14 novembre 2018
Critiques

9 mois ferme : Cartoon trash

Une des comédies française parmi les plus drôles qu'il nous ait été donnée de voir depuis longtemps. Je n'avais pas pris autant de plaisir en salles depuis "La clinique de l'amour" du génial et regretté Artus De Perngern malheureusement parti trop tôt. Un casting en or et des rôles sur mesure. Mention spéciale à Nicolas Marié pour son rôle de Maître Trolos.

Albert Dupontel propose une histoire, certes drôle et un peu folle, mais aussi tendre et touchante avec un brin de morale (il ne faut jamais boire jusqu'à l'excès sous risque d'en subir les conséquences, et ce n'est pas parce que tous les éléments sont contre une personne qu'elle est forcément coupable… En gros, que ce soit l'humain ou la société : personne n'est parfait). Les seconds rôles, même si leur temps à l'image est parfois court voire trop court, sont tous aussi marquant que ce soit Philippe Uchan en juge De Bernard adepte des « coups sur la tronche »; Philippe Duquesne en légiste en pleine autopsie; Christian Hecq en flic à la gueule cassée ou encore Jean Dujardin lors de petites séquences de journaux télévisés où il apparaît en tant que traducteur en langage des signes et dont les gimmicks sont à hurler de rire me rappellant celles de mon maître à penser Pierre Desproges dans "Signé Furax"; Gilles-Gaston Dreyfuss en papy victime mutilé.

Retenons aussi les caméos sympathiques des réalisateurs Jan Kounen et Gaspar Noé en compagnons de prison de Bob et du grand Terry Gilliam en meurtrier psychopathe américain dont tout nous rappelle le terrible Charles Manson. Enfin, une Sandrine Kiberlain qui se lâche. Cela avait déjà été le cas dans le très bon troisième film de Marc Fitoussi : "Pauline détective".

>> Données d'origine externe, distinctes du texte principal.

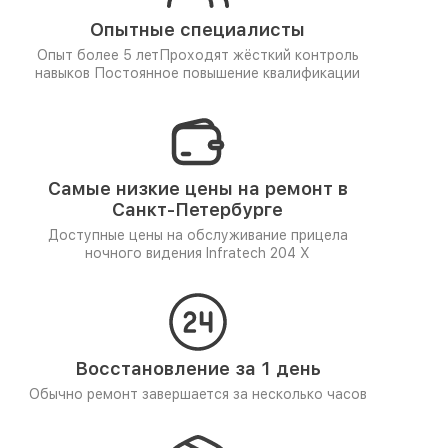
Опытные специалисты
Опыт более 5 лет
Проходят жёсткий контроль
навыков
Постоянное повышение квалификации
Самые низкие цены на ремонт в
Санкт-Петербурге
Доступные цены на обслуживание прицела
ночного видения Infratech 204 Х
Восстановление за 1 день
Обычно ремонт завершается за несколько часов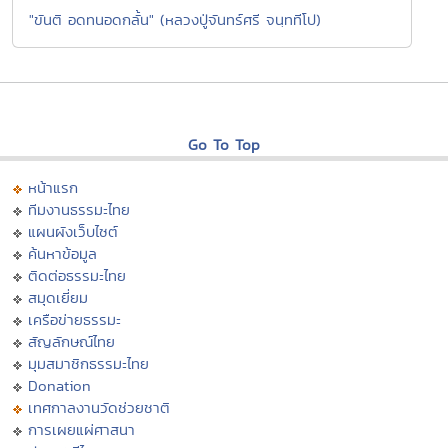
"ขันติ อดทนอดกลั้น" (หลวงปู่จันทร์ศรี จนฺททีโป)
Go To Top
หน้าแรก
ทีมงานธรรมะไทย
แผนผังเว็บไซต์
ค้นหาข้อมูล
ติดต่อธรรมะไทย
สมุดเยี่ยม
เครือข่ายธรรมะ
สัญลักษณ์ไทย
มุมสมาชิกธรรมะไทย
Donation
เทศกาลงานวัดช่วยชาติ
การเผยแผ่ศาสนา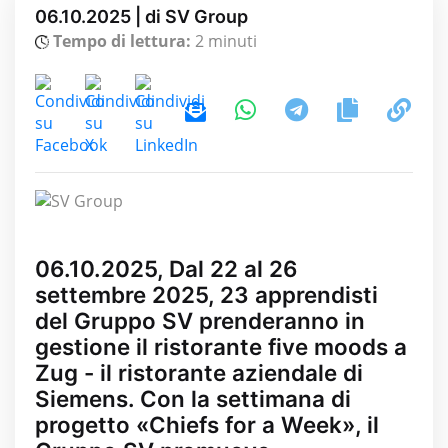
06.10.2025 | di SV Group
Tempo di lettura:
2 minuti
06.10.2025, Dal 22 al 26
settembre 2025, 23 apprendisti
del Gruppo SV prenderanno in
gestione il ristorante five moods a
Zug - il ristorante aziendale di
Siemens. Con la settimana di
progetto «Chiefs for a Week», il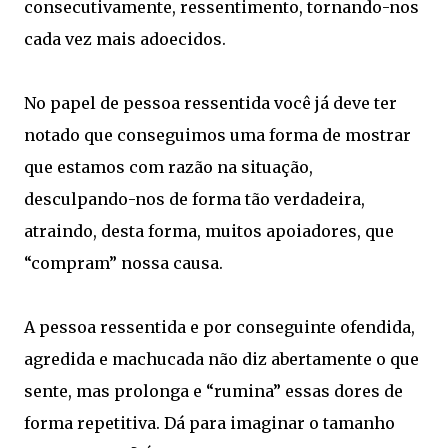
consecutivamente, ressentimento, tornando-nos
cada vez mais adoecidos.
No papel de pessoa ressentida você já deve ter
notado que conseguimos uma forma de mostrar
que estamos com razão na situação,
desculpando-nos de forma tão verdadeira,
atraindo, desta forma, muitos apoiadores, que
“compram” nossa causa.
A pessoa ressentida e por conseguinte ofendida,
agredida e machucada não diz abertamente o que
sente, mas prolonga e “rumina” essas dores de
forma repetitiva. Dá para imaginar o tamanho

"Neuf mois ferme" a donc ce petit truc en plus que je ne retrouve pas dans les précédents films de Dupontel, ce rythme et ce ton même dans sa façon de parler qu'il adoptait lors de ses premiers spectacles. Efficace, certes, mais un peu trop court comme souvent avec les films de Dupontel. Il n'empêche que j'ai adoré ce film pour son énergie cartoonesque et trash pleinement assumée et même revendiquée.